Your goal: These records contain pictures, which must be left out; copy exactly the lines from the one with "はみがきしないこだあれ？" up to and including the one with "SALSEO CHOVÍ".

Given information:
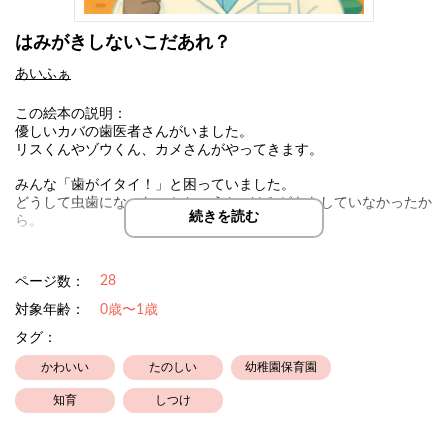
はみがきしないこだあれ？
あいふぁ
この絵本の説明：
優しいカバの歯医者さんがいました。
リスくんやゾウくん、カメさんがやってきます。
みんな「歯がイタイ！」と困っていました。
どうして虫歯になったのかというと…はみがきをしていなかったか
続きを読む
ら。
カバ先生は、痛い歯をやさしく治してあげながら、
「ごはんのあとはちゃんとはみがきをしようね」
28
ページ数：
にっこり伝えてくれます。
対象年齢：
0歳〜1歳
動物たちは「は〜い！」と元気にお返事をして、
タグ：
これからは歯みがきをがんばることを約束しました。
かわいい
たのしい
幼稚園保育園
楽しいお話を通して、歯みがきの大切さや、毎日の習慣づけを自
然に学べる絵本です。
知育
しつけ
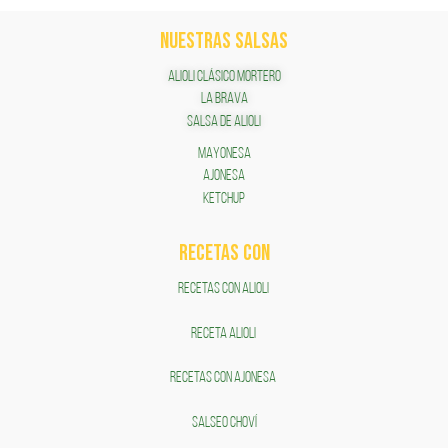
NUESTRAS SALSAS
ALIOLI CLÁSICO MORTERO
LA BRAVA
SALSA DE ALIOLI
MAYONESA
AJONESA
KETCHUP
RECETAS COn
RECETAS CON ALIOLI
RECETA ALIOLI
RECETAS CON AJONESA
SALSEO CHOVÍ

==

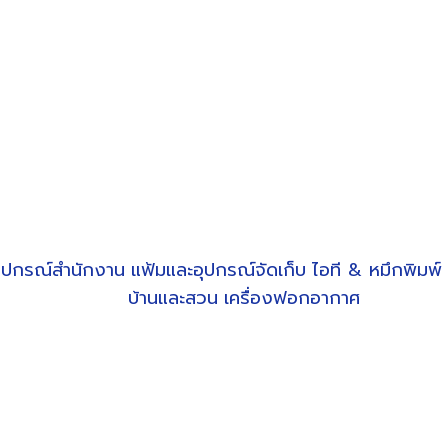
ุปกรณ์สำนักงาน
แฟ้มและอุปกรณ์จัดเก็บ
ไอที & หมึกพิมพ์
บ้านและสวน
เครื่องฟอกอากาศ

Result of the task:
はみがきしないこだあれ？
あいふぁ
この絵本の説明：
優しいカバの歯医者さんがいました。
リスくんやゾウくん、カメさんがやってきます。
みんな「歯がイタイ！」と困っていました。
どうして虫歯になったのかというと…はみがきをしていなかったか
続きを読む
ら。
カバ先生は、痛い歯をやさしく治してあげながら、
「ごはんのあとはちゃんとはみがきをしようね」
28
ページ数：
にっこり伝えてくれます。
対象年齢：
0歳〜1歳
動物たちは「は〜い！」と元気にお返事をして、
タグ：
これからは歯みがきをがんばることを約束しました。
かわいい
たのしい
幼稚園保育園
楽しいお話を通して、歯みがきの大切さや、毎日の習慣づけを自
然に学べる絵本です。
知育
しつけ
NUESTRAS SALSAS
ALIOLI CLÁSICO MORTERO
LA BRAVA
SALSA DE ALIOLI
MAYONESA
AJONESA
KETCHUP
RECETAS COn
RECETAS CON ALIOLI
RECETA ALIOLI
RECETAS CON AJONESA
SALSEO CHOVÍ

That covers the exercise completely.